» **Your objective**
Filter these entries down to the lines that hold the word "label", and show each of them.

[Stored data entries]
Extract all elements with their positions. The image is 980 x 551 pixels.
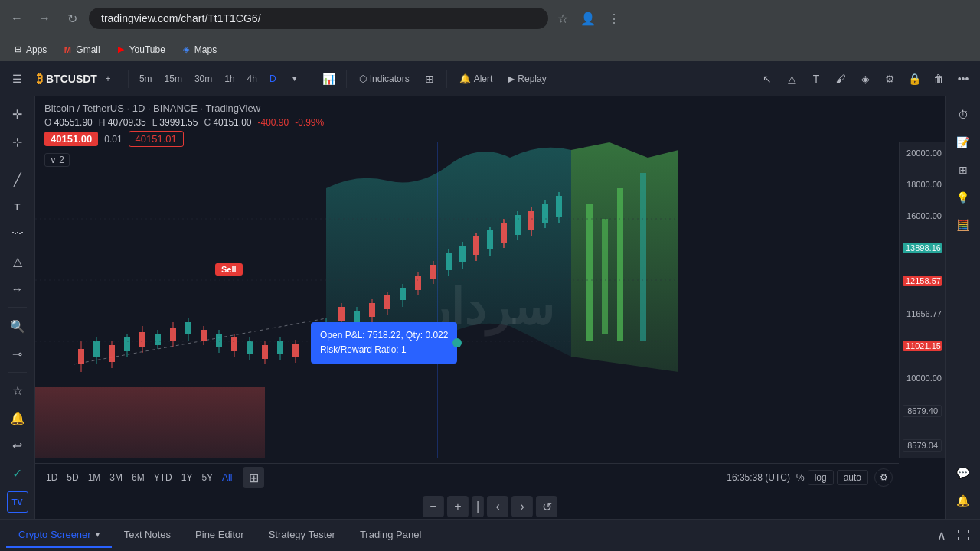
tool-fib[interactable]: 〰 [5,222,30,246]
log-button[interactable]: log [808,470,834,485]
symbol-selector[interactable]: ₿ BTCUSDT + [31,68,122,90]
tool-replay[interactable]: ↩ [5,434,30,458]
btf-5d[interactable]: 5D [62,470,83,485]
layer-badge[interactable]: ∨ 2 [44,153,70,167]
reset-view-button[interactable]: ↺ [536,496,557,517]
rp-calc2-icon[interactable]: 🧮 [951,213,975,237]
chart-header: Bitcoin / TetherUS · 1D · BINANCE · Trad… [35,96,333,173]
drawing-brush-button[interactable]: 🖌 [830,68,851,90]
rp-lightbulb-icon[interactable]: 💡 [951,185,975,210]
back-button[interactable]: ← [6,8,28,29]
drawing-highlight-button[interactable]: ◈ [854,68,876,90]
tool-zoom[interactable]: 🔍 [5,314,30,338]
tf-5m[interactable]: 5m [135,71,157,86]
svg-rect-4 [640,173,646,341]
svg-rect-69 [556,196,562,217]
drawing-delete-button[interactable]: 🗑 [928,68,949,90]
tf-1h[interactable]: 1h [220,71,239,86]
tool-text[interactable]: T [5,194,30,219]
add-symbol-button[interactable]: + [100,71,116,86]
svg-rect-57 [473,236,479,255]
tool-alerts[interactable]: 🔔 [5,406,30,431]
btf-1y[interactable]: 1Y [177,470,198,485]
tool-shapes[interactable]: △ [5,249,30,274]
indicators-label: Indicators [370,73,410,84]
footer-tab-strategy[interactable]: Strategy Tester [256,523,348,548]
settings-circle-button[interactable]: ⚙ [874,468,893,487]
svg-rect-3 [617,188,623,341]
footer-expand-button[interactable]: ⛶ [952,525,974,546]
rp-calc-icon[interactable]: ⊞ [951,158,975,182]
nav-prev-button[interactable]: ‹ [487,496,508,517]
footer-tab-pine[interactable]: Pine Editor [183,523,256,548]
btf-all[interactable]: All [217,470,237,485]
tool-sep-2 [8,307,27,308]
price-level-20000: 20000.00 [903,148,942,158]
layout-button[interactable]: ⊞ [419,68,440,90]
sidebar-toggle-button[interactable]: ☰ [6,68,28,90]
tool-magnet[interactable]: ⊸ [5,341,30,366]
bookmark-button[interactable]: ☆ [554,8,571,29]
toolbar-separator-4 [446,70,447,88]
bookmark-gmail[interactable]: M Gmail [56,42,106,57]
footer-tab-trading[interactable]: Trading Panel [348,523,433,548]
tv-logo: TV [7,491,28,513]
replay-label: Replay [518,73,546,84]
bookmark-youtube[interactable]: ▶ YouTube [109,42,172,57]
tool-crosshair[interactable]: ⊹ [5,130,30,155]
profile-button[interactable]: 👤 [577,8,599,29]
btf-3m[interactable]: 3M [105,470,127,485]
url-bar[interactable] [89,8,548,29]
footer-collapse-button[interactable]: ∧ [931,525,952,546]
tool-watchlist[interactable]: ☆ [5,379,30,403]
svg-rect-1 [586,204,593,341]
btf-ytd[interactable]: YTD [149,470,177,485]
tf-30m[interactable]: 30m [190,71,217,86]
btf-5y[interactable]: 5Y [197,470,217,485]
tf-dropdown-button[interactable]: ▼ [284,68,305,90]
forward-button[interactable]: → [34,8,55,29]
drawing-shapes-button[interactable]: △ [781,68,802,90]
bookmark-maps[interactable]: ◈ Maps [175,42,223,57]
rp-clock-icon[interactable]: ⏱ [951,103,975,127]
replay-button[interactable]: ▶ Replay [501,70,552,87]
chart-area[interactable]: سردار Bitcoin / TetherUS · 1D · BINANCE … [35,96,945,519]
price-level-10000: 10000.00 [903,373,942,383]
nav-next-button[interactable]: › [511,496,533,517]
btf-6m[interactable]: 6M [127,470,149,485]
drawing-cursor-button[interactable]: ↖ [756,68,778,90]
chart-tooltip: Open P&L: 7518.22, Qty: 0.022 Risk/Rewar… [311,322,457,364]
drawing-more-button[interactable]: ••• [952,68,974,90]
tool-check[interactable]: ✓ [5,461,30,485]
zoom-out-button[interactable]: − [423,496,444,517]
bookmarks-bar: ⊞ Apps M Gmail ▶ YouTube ◈ Maps [0,37,980,61]
refresh-button[interactable]: ↻ [61,8,83,29]
indicators-button[interactable]: ⬡ Indicators [353,70,416,87]
rp-notes-icon[interactable]: 📝 [951,130,975,155]
rp-bell-icon[interactable]: 🔔 [951,488,975,513]
btf-1d[interactable]: 1D [41,470,62,485]
price-change-val: -400.90 [257,117,289,128]
svg-rect-31 [262,345,268,359]
auto-button[interactable]: auto [837,470,868,485]
drawing-lock-button[interactable]: 🔒 [903,68,925,90]
rp-chat-icon[interactable]: 💬 [951,461,975,485]
tool-cursor[interactable]: ✛ [5,103,30,127]
cursor-label: | [472,496,484,517]
btf-1m[interactable]: 1M [83,470,106,485]
chart-type-button[interactable]: 📊 [318,68,340,90]
drawing-text-button[interactable]: T [805,68,827,90]
footer-tab-crypto[interactable]: Crypto Screener ▾ [6,523,112,548]
footer-tab-notes[interactable]: Text Notes [112,523,183,548]
tf-4h[interactable]: 4h [243,71,262,86]
tool-trendline[interactable]: ╱ [5,168,30,192]
tf-15m[interactable]: 15m [160,71,187,86]
alert-button[interactable]: 🔔 Alert [453,70,499,87]
layout-screen-button[interactable]: ⊞ [243,467,264,488]
bookmark-apps[interactable]: ⊞ Apps [6,42,53,57]
zoom-in-button[interactable]: + [447,496,469,517]
drawing-settings-button[interactable]: ⚙ [879,68,900,90]
tf-d[interactable]: D [265,71,281,86]
tool-measure[interactable]: ↔ [5,277,30,302]
menu-button[interactable]: ⋮ [605,8,623,29]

» **Answer below**
indicators-label: Indicators [370,73,410,84]
replay-label: Replay [518,73,546,84]
cursor-label: | [472,496,484,517]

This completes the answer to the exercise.